I never said that the best reason to reject the BoM is because of genetic evidence.  There are many excellent reasons to reject Mormonism, too many for me to list here.  The point is, that the study of natural history alone  shows that the ENTIRE BoM (not a few chapters, or a section in a specific genre)  is helplessly, totally false.  Therefore it can be rejected out of hand without even considering faith issues.  It you don’t accept genetics or any other aspect of natural history, it’s going to be harder to argue with Mormons. 

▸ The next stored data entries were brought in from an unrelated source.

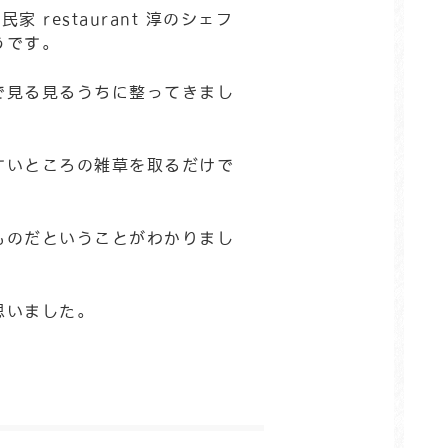
民家 restaurant 淳
のシェフ
うです。
で見る見るうちに整ってきまし
すいところの雑草を取るだけで
ものだということがわかりまし
思いました。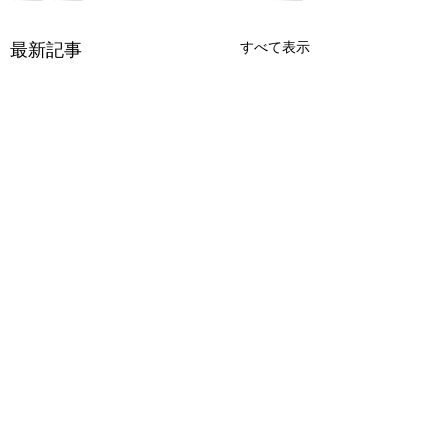
最新記事
すべて表示
コメント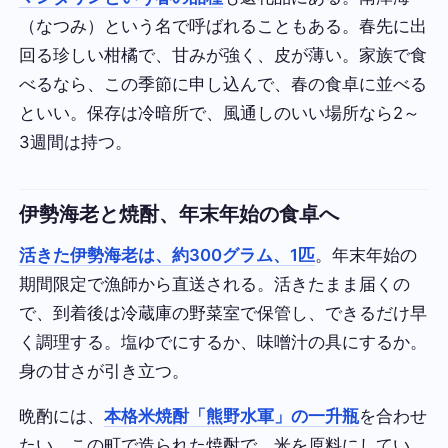
（なつみ）という名で呼ばれることもある。春先に出
回る珍しい柑橘で、甘みが強く、皮が薄い。家族で食
べるなら、この季節に申し込んで、春の食卓に並べる
といい。保存は冷暗所で、風通しのいい場所なら2～
3週間は持つ。
伊勢海老と焼酎、年末年始の食卓へ
活きた伊勢海老は、約300グラム、1匹
。年末年始の
期間限定で漁師から直送される。活きたまま届くの
で、到着後は冷蔵庫の野菜室で保管し、できるだけ早
く調理する。塩ゆでにするか、味噌汁の具にするか。
身の甘さが引き立つ。
晩酌には、
本格米焼酎「熊野水軍」の一升瓶
を合わせ
たい。この町で造られた焼酎で、米を原料にしてい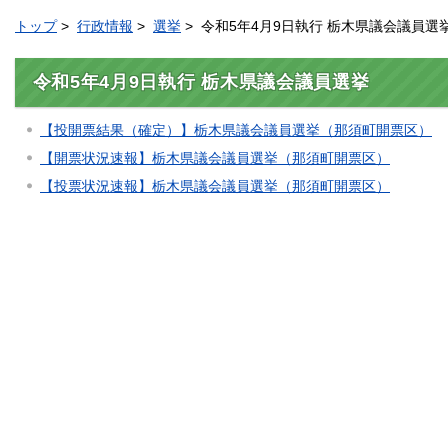
トップ
>
行政情報
>
選挙
> 令和5年4月9日執行 栃木県議会議員選
令和5年4月9日執行 栃木県議会議員選挙
【投開票結果（確定）】栃木県議会議員選挙（那須町開票区）
【開票状況速報】栃木県議会議員選挙（那須町開票区）
【投票状況速報】栃木県議会議員選挙（那須町開票区）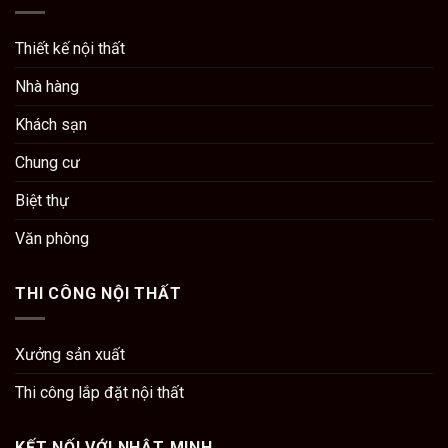
Thiết kế nội thất
Nhà hàng
Khách sạn
Chung cư
Biệt thự
Văn phòng
THI CÔNG NỘI THẤT
Xưởng sản xuất
Thi công lắp đặt nội thất
KẾT NỐI VỚI NHẬT MINH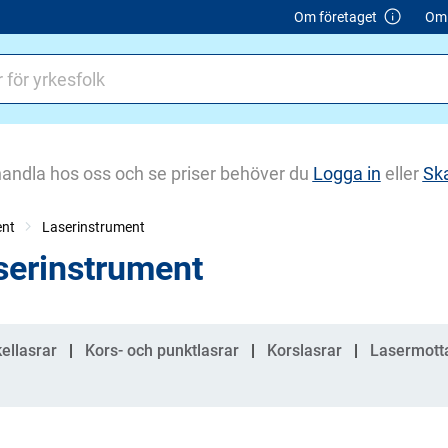
Om företaget
Om 
handla hos oss och se priser behöver du
Logga in
eller
Sk
ent
Laserinstrument
serinstrument
gorier
kellasrar
Kors- och punktlasrar
Korslasrar
Lasermott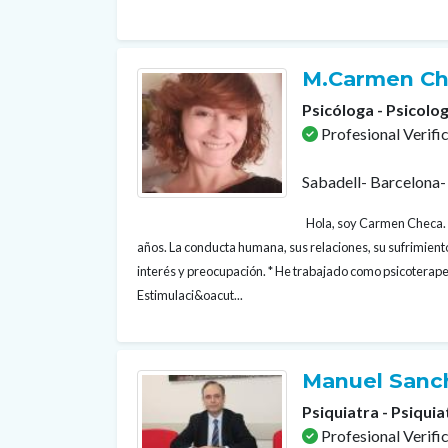
M.Carmen Ch
Psicóloga - Psicolog
Profesional Verifi
Sabadell- Barcelona-
Hola, soy Carmen Checa. 
años. La conducta humana, sus relaciones, su sufrimient
interés y preocupación. * He trabajado como psicoterapeu
Estimulaci&oacut...
Manuel Sanc
Psiquiatra - Psiquia
Profesional Verifi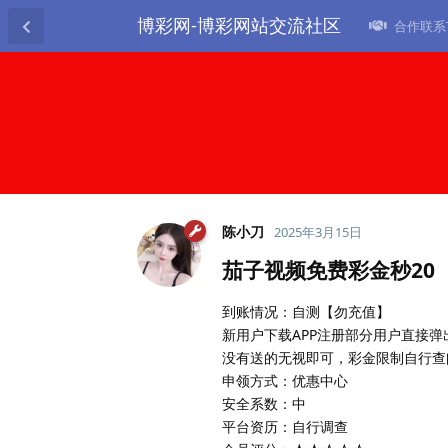
博彩网-博彩网站交流社区
合作联系TG
陈小刀
2025年3月15日
茄子视频免费彩金秒20
到账情况：自测【勿充值】
新用户下载APP注册部分用户直接弹出
没有送的无视即可，彩金限制自行查
申领方式：优惠中心
安全系数：中
平台资历：自行调查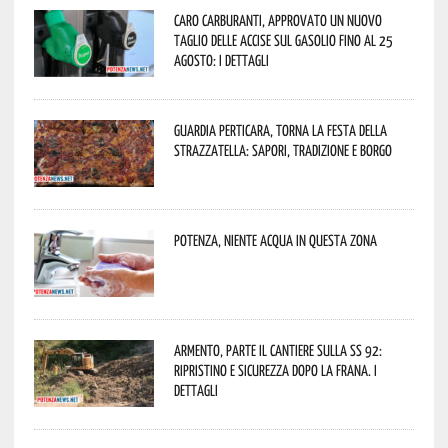
Caro carburanti, approvato un nuovo
taglio delle accise sul gasolio fino al 25
agosto: i dettagli
Guardia Perticara, torna la Festa della
Strazzatella: sapori, tradizione e borgo
Potenza, niente acqua in questa zona
Armento, parte il cantiere sulla SS 92:
ripristino e sicurezza dopo la frana. I
dettagli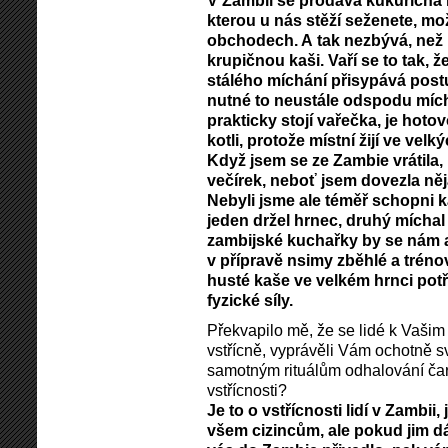
V Zambii se prodává kukuřičná
kterou u nás stěží seženete, m
obchodech. A tak nezbývá, než
krupičnou kaši. Vaří se to tak, ž
stálého míchání přisypává postu
nutné to neustále odspodu mícha
prakticky stojí vařečka, je hoto
kotli, protože místní žijí ve vel
Když jsem se ze Zambie vrátila,
večírek, neboť jsem dovezla něja
Nebyli jsme ale téměř schopni ka
jeden držel hrnec, druhý míchal
zambijské kuchařky by se nám a
v přípravě nsimy zběhlé a tré
husté kaše ve velkém hrnci pot
fyzické síly.
Překvapilo mě, že se lidé k Vašim
vstřícně, vyprávěli Vám ochotně sv
samotným rituálům odhalování ča
vstřícnosti?
Je to o vstřícnosti lidí v Zambii,
všem cizincům, ale pokud jim dát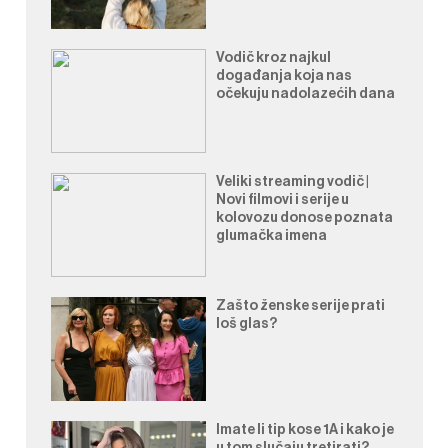
Vodič kroz najkul
događanja koja nas
očekuju nadolazećih dana
Veliki streaming vodič |
Novi filmovi i serije u
kolovozu donose poznata
glumačka imena
Zašto ženske serije prati
loš glas?
Imate li tip kose 1A i kako je
u tom slučaju tretirati?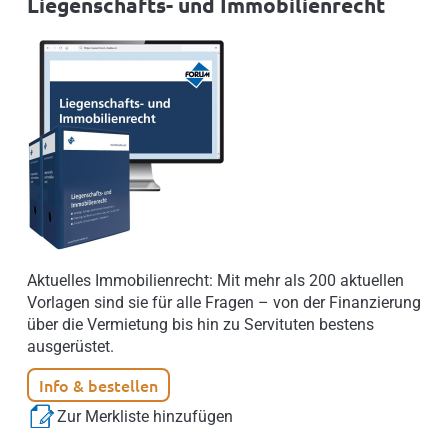
Liegenschafts- und Immobilienrecht
Aktuelles Immobilienrecht: Mit mehr als 200 aktuellen
Vorlagen sind sie für alle Fragen – von der Finanzierung
über die Vermietung bis hin zu Servituten bestens
ausgerüstet.
Info & bestellen
Zur Merkliste hinzufügen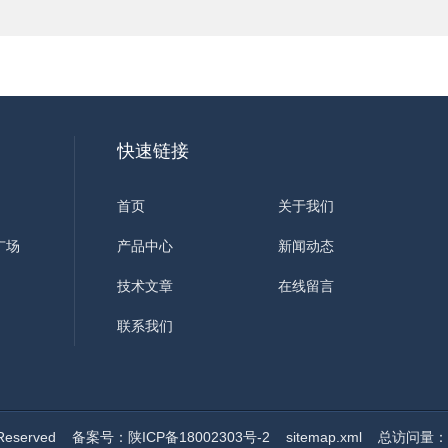
快速链接
首页
关于我们
广场
产品中心
新闻动态
技术文章
在线留言
联系我们
eserved
备案号：陕ICP备18002303号-2
sitemap.xml
总访问量：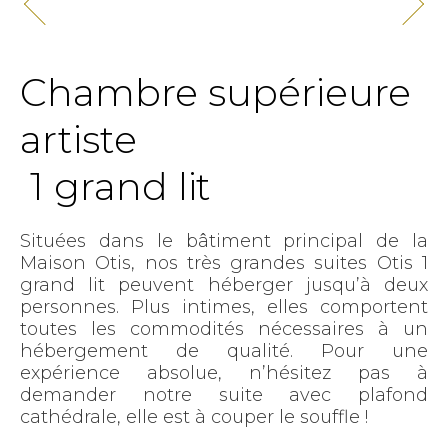
Chambre supérieure
artiste
1 grand lit
Situées dans le bâtiment principal de la
Maison Otis, nos très grandes suites Otis 1
grand lit peuvent héberger jusqu’à deux
personnes. Plus intimes, elles comportent
toutes les commodités nécessaires à un
hébergement de qualité. Pour une
expérience absolue, n’hésitez pas à
demander notre suite avec plafond
cathédrale, elle est à couper le souffle !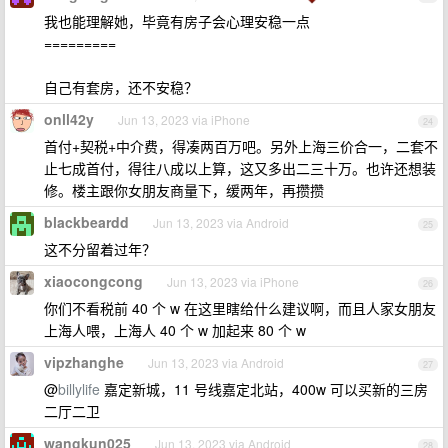
我也能理解她，毕竟有房子会心理安稳一点
=========
自己有套房，还不安稳？
onll42y
Jun 13, 2023 via iPhone
24
首付+契税+中介费，得凑两百万吧。另外上海三价合一，二套不
止七成首付，得往八成以上算，这又多出二三十万。也许还想装
修。楼主跟你女朋友商量下，缓两年，再攒攒
blackbeardd
Jun 13, 2023 via Android
25
这不分留着过年？
xiaocongcong
Jun 13, 2023 via iPhone
26
你们不看税前 40 个 w 在这里瞎给什么建议啊，而且人家女朋友
上海人喂，上海人 40 个 w 加起来 80 个 w
vipzhanghe
Jun 13, 2023 via Android
27
@
billylife
嘉定新城，11 号线嘉定北站，400w 可以买新的三房
二厅二卫
wangkun025
Jun 13, 2023 via Android
28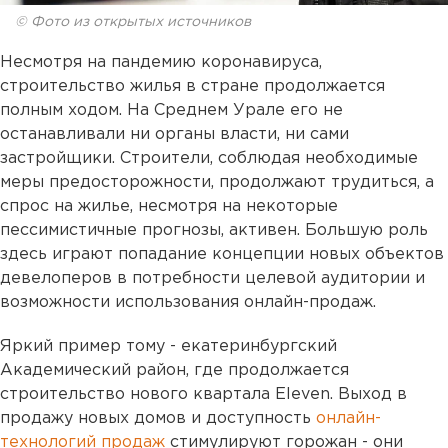
© Фото из открытых источников
Несмотря на пандемию коронавируса,
строительство жилья в стране продолжается
полным ходом. На Среднем Урале его не
останавливали ни органы власти, ни сами
застройщики. Строители, соблюдая необходимые
меры предосторожности, продолжают трудиться, а
спрос на жилье, несмотря на некоторые
пессимистичные прогнозы, активен. Большую роль
здесь играют попадание концепции новых объектов
девелоперов в потребности целевой аудитории и
возможности использования онлайн-продаж.
Яркий пример тому - екатеринбургский
Академический район, где продолжается
строительство нового квартала Eleven. Выход в
продажу новых домов и доступность
онлайн-
технологий продаж
стимулируют горожан - они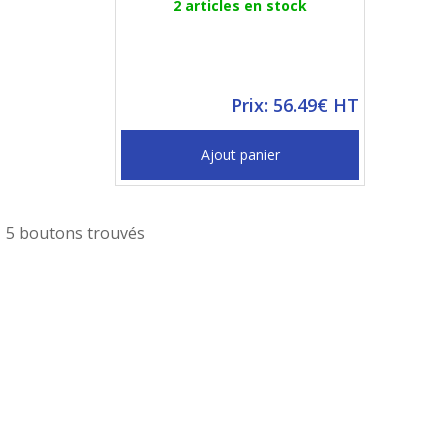
2 articles en stock
Prix: 56.49€ HT
Ajout panier
5 boutons trouvés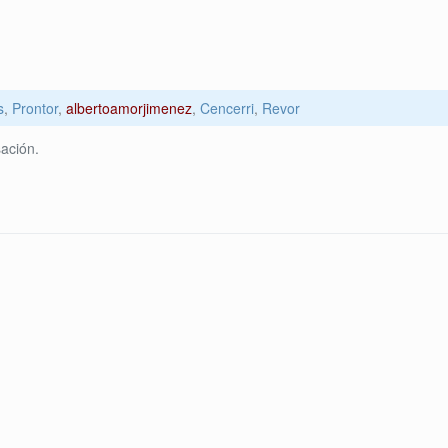
s
,
Prontor
,
albertoamorjimenez
,
Cencerri
,
Revor
ación.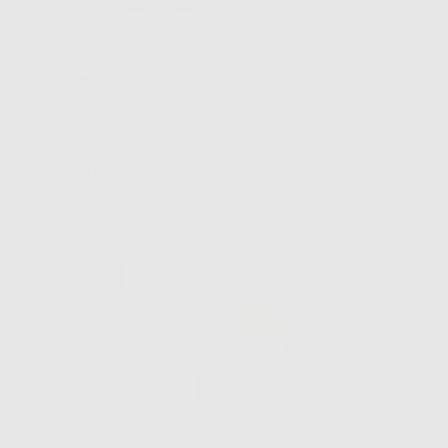
-42%
42
,60€
73,50€
Vendita riservata esclusivamente ai dentisti e laboratori odontotecnici.
SELEZIONA
POLVERE PER
PROFILASSI
GLICINA
SENSITIVE
-54%
45
,50€
99,19€
-
+
AGGIUNGI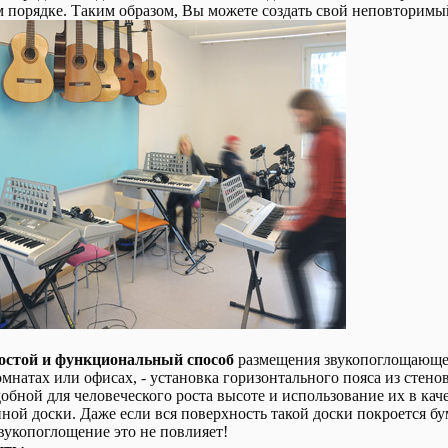
 порядке. Таким образом, Вы можете создать свой неповторимы
остой и функциональный способ
размещения звукопоглощающе
омнатах или офисах, - установка горизонтального пояса из стено
добной для человеческого роста высоте и использование их в кач
ой доски. Даже если вся поверхность такой доски покроется 
звукопоглощение это не повлияет!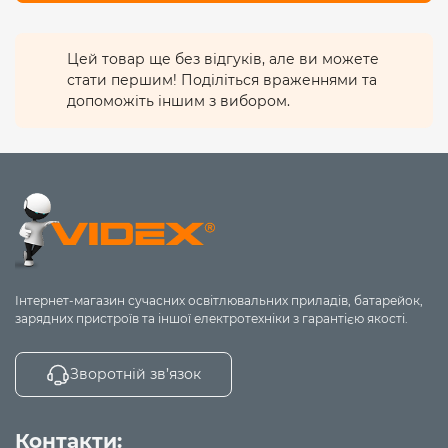
нейлонового плетіння
, що забезпечує стійкість до
згинів та надійність. Довжина кабелю становить
1.2
метри
. Гарантійний термін виробу –
1 рік
.
Цей товар ще без відгуків, але ви можете
стати першим! Поділіться враженнями та
Забудьте про звичні обмеження з кабелем CB6387 —
допоможіть іншим з вибором.
заряджайте швидко, використовуйте як підставку і не
турбуйтеся про заломи завдяки продуманій
конструкції!
Інтернет-магазин сучасних освітлювальних приладів, батарейок,
зарядних пристроїв та іншої електротехніки з гарантією якості.
Зворотній зв’язок
Контакти: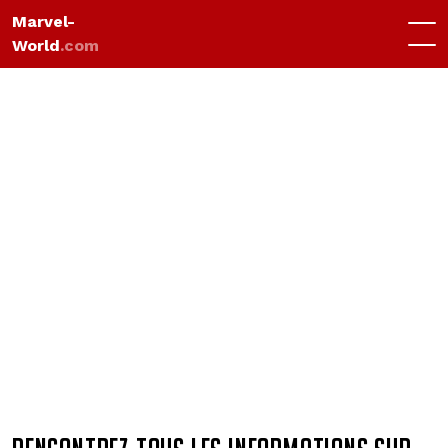
Marvel-
World
.com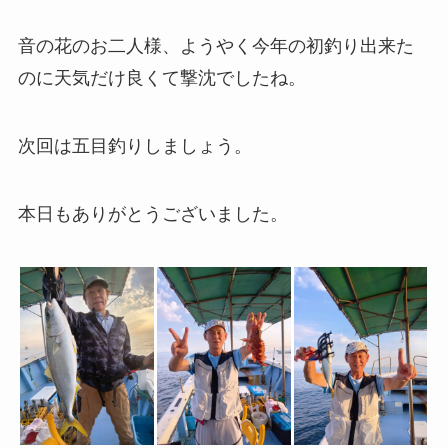
音の花のお二人様、ようやく今年の初釣り出来た
のに天気だけ良くて撃沈でしたね。
次回は五目釣りしましょう。
本日もありがとうございました。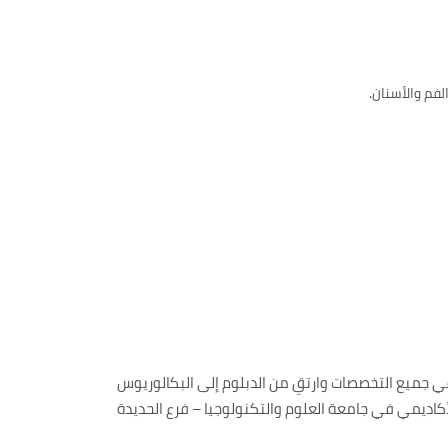
فم والأسنان.
 جميع التخصصات وارتقِ من الدبلوم إلى البكالوريوس
أكاديمي في جامعة العلوم والتكنولوجيا – فرع الحديدة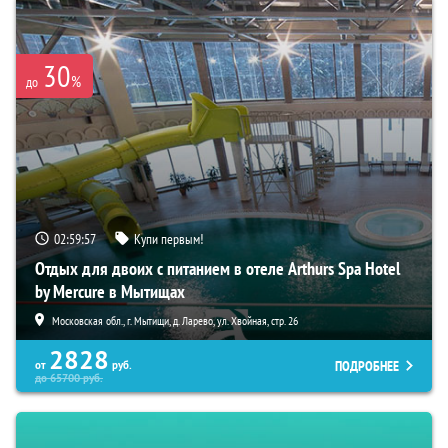
30
%
до
02:59:57
Купи первым!
Отдых для двоих с питанием в отеле Arthurs Spa Hotel
by Mercure в Мытищах
Московская обл., г. Мытищи, д. Ларево, ул. Хвойная, стр. 26
2828
ПОДРОБНЕЕ
от
руб.
до
65700
руб.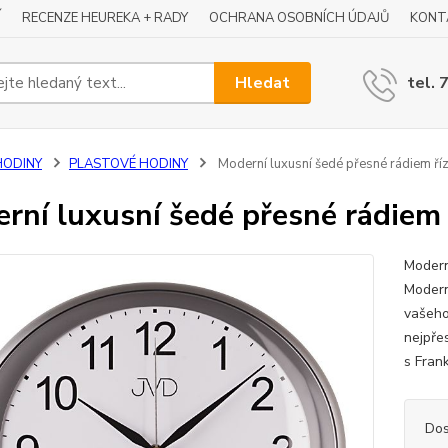
Í
RECENZE HEUREKA + RADY
OCHRANA OSOBNÍCH ÚDAJŮ
KONT
Hledat
tel. 
HODINY
PLASTOVÉ HODINY
Moderní luxusní šedé přesné rádiem ř
rní luxusní šedé přesné rádiem
Modern
Modern
vašeho
nejpřes
s Fran
Dos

And Mormons do believe that Jesus is the divine son of God. Trouble is, they believe that all Mormons are literal sons and daughters of God.  And they all have a kind of pre-existence before coming to earth.  After life on earth and then death,  they go through some sort of heavenly progression and eventually become gods and goddesses, each with his own planet! (why not? I love star trek.)  You can’t make this stuff up.


beaglelady - #10705

April 21st 2010

btw, I’m not kidding!!!!


Martn Rizley - #10778

April 22nd 2010

doperderbeck,  If a person’s thinking is really governed by a biblical worldview, they could never entertain the outrageous ideas you fear will result if we allow for ‘punctuation’ moments in the course of history involving ‘miracle-cluster events.’  A biblical view of history does not see history as one vast illusion created in the mind, “Matrix” -fashion, by a God who is out to deceive people.  However, neither does a biblical view of history allow for the belief that the course of history has been one smooth naturalistic process in which the physical world has been governed 100% of the time by unvarying natural laws that God Himself has been unable or unwilling to suspend at any moment (that is the view of mainstream science, which sees the natural world as being in a state of ‘permanent equilibrium.’)  Rather, the biblical view sees the natural world as being in a state of ‘punctuated equilibrium,’ with the material world conforming 99.9999% of the time to predictable physical constants. (continued)


Martn Rizley - #10779

April 22nd 2010

It is that .0001% of the time that God has intervened miraculously in the world that makes it impossible for Christians to approach the study of natural history on purely naturalistic assumptions.  From a Christian perspective, one must allow (for example) the possibility that God did ‘tweek’ the human genome miraculously at some point in the past to create greater biological diversity—perhaps for the purpose of disease rsistance, as you suggest.  Does that mean that it is impossible to know the past at all through scientific inference?  That doesn’t follow.  Because God normally governs the world through certain physical constants, we can practice forensic science with reasonable assurance in matters relating to the known or recent past.  It is when science assumes that God has NEVER intervened miraculously in the world, then tries to interpret the data without reference to God and His Word, that science is treading on thin ice. God’s miraculous interventions in history makes it impossible to take that approach.


dopderbeck - #10780

April 22nd 2010

Martn (#10778)  said:  A biblical view of history does not see history as one vast illusion created in the mind, “Matrix” -fashion, by a God who is out to deceive people.

I respond:  exactly, which is why we can’t live with an epistemology in which every uncomfortable or hard to explain fact is accounted for by multiplying miracles that are not mentioned in scripture.